Elon Musk Likely Must Give Deposition in Fatal Tesla Autopilot Crash Suit | Tech News

Elon Musk Likely Must Give Deposition in Fatal Tesla Autopilot Crash Suit

A California judge presiding over a wrongful death lawsuit against Tesla Inc. found it “deeply troubling” that the electric-car maker claims videos of Elon Musk touting Autopilot may not actually be real.

By:BLOOMBERG
| Updated on: Apr 28 2023, 08:12 IST
Elon Musk
Elon Musk Likely Must Give Deposition in Fatal Tesla Autopilot Crash Suit. (Bloomberg)
Elon Musk
Elon Musk Likely Must Give Deposition in Fatal Tesla Autopilot Crash Suit. (Bloomberg)

A California judge presiding over a wrongful death lawsuit against Tesla Inc. found it “deeply troubling” that the electric-car maker claims videos of Elon Musk touting Autopilot may not actually be real.

Confronted with Tesla's suggestion that some clips could be digitally altered deep fakes and therefore not suitable as evidence, the judge came up with an elegant solution: Put the billionaire entrepreneur and artificial intelligence enthusiast under oath and have him testify as to which statements coming out of his mouth are authentic.

If a tentative order to that effect by Santa Clara County Superior Court Judge Evette Pennypacker becomes final, it would be a watershed moment in the escalating controversy over Tesla's driver-assistance technology.

Tesla and Musk are under legal pressure from consumers, investors, securities regulators and federal prosecutors questioning whether the company has over-hyped its progress toward self-driving vehicles during the last eight years. Tesla also is in the thick of multiple probes by the National Highway Transportation Safety Administration over possible defects in Autopilot linked to at least 17 deaths.

The three-hour deposition of Musk ordered by the judge would put him on record to defend years of statements vouching for his technology in media interviews, blog posts and tweets. Musk may also have to answer for his role in overseeing the creation of a 2016 video that exaggerated the abilities of Autopilot — including his dictation of the opening text that claimed the company's car drove itself.

The stakes couldn't be higher.

Just this month in a conference call with investors, Musk said in no uncertain terms he's willing to bet the company's profit margins on finally fulfilling his goal to produce fully autonomous cars.
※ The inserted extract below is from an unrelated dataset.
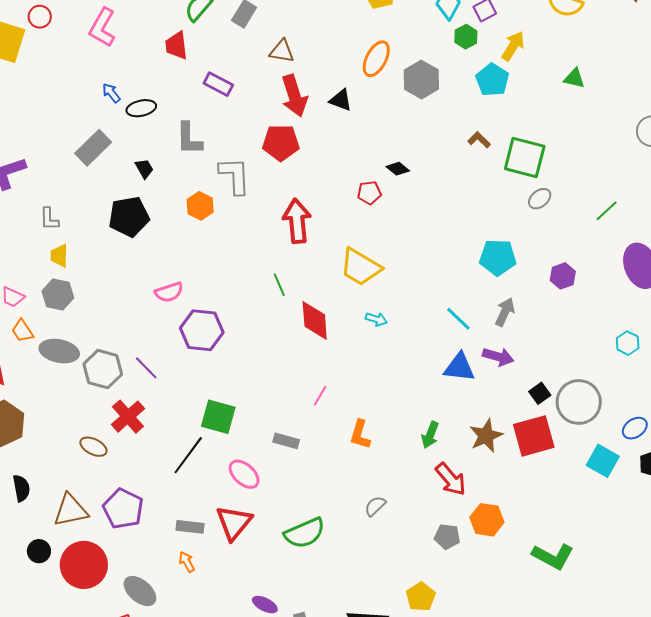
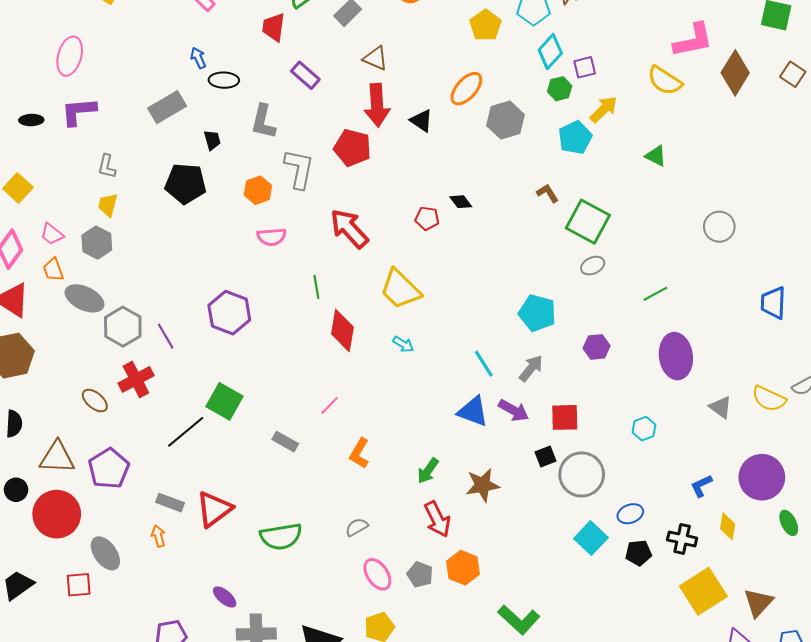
red arrow: (297, 221) -> (349, 229), turned -51
pink semicircle: (169, 292) -> (272, 237), moved
red square: (534, 436) -> (565, 417), moved, size x0.7
pink ellipse: (244, 474) -> (377, 574), moved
His predictions since at least 2019 that autonomous Teslas are just around the corner haven't panned out.

Pennypacker is holding a hearing Thursday to resolve the jousting over whether Musk must give testimony in a suit by a family suing Tesla over a 2018 fatal crash.

The electric-car maker has argued that it couldn't vouch for the authenticity of some videotaped interviews of Musk that the family wants to question him about.

Pennypacker said in her tentative order that it sounded like the company was trying to have it both ways.

“Their position is that because Mr. Musk is famous and might be more of a target for deep fakes, his public statements are immune,” the judge wrote. “In other words, Mr. Musk, and others in his position, can simply say whatever they like in the public domain, then hide behind the potential for their recorded statements being a deep fake to avoid taking ownership of what they did actually say and do.”

Elon Musk Directed Tesla Autopilot Video Saying Car Drove Itself

While judges often spare chief executive officers and other high-ranking officials from having to give depositions, Pennypacker concluded the only way to get to the bottom of what's real and what isn't is to put Musk under oath.

At the hearing, lawyers for Tesla can try to persuade the judge to change her mind. Tesla and its lawyers in the case didn't respond to requests for comment.

The lawsuit was brought by the family of Walter Huang, an Apple Inc. engineer who died during his morning commute when his 2017 Model X veered into a concrete barrier on a highway about 45 minutes south of San Francisco. The family claims the Autopilot system malfunctioned and steered the car into the median.

Tesla Sued Over Fatal Crash Blamed on Autopilot Malfunction

According to Tesla, Huang's hands were not detected on the steering wheel multiple times during the 19 minutes leading up to the crash, during which Autopilot issued two visual and one audible alert for hands-off driving. Huang was playing the video game Three Kingdoms on his phone at the time of the crash, according to an investigation by the National Transportation Safety Board.

Lawyers for the Huang family have sought documents from Tesla to back up numerous public statements by Musk between 2014 and 2017 about the company's progress developing self-driving technology. Some of those statements have been cited in recent consumer lawsuits accusing Tesla of failing to deliver on Musk's longstanding promise to produce a fully self-driving car.

The family's lawyers argued that Tesla has failed to adequately respond to their demands for information during the pretrial discovery process and asked the judge to sanction the company.

But Pennypacker denied that request in Wednesday's tentative ruling.

“It is clear to the court that Tesla made efforts to respond to plaintiffs' discovery requests,” she wrote. “In some cases, plaintiffs simply do not like the answers received.”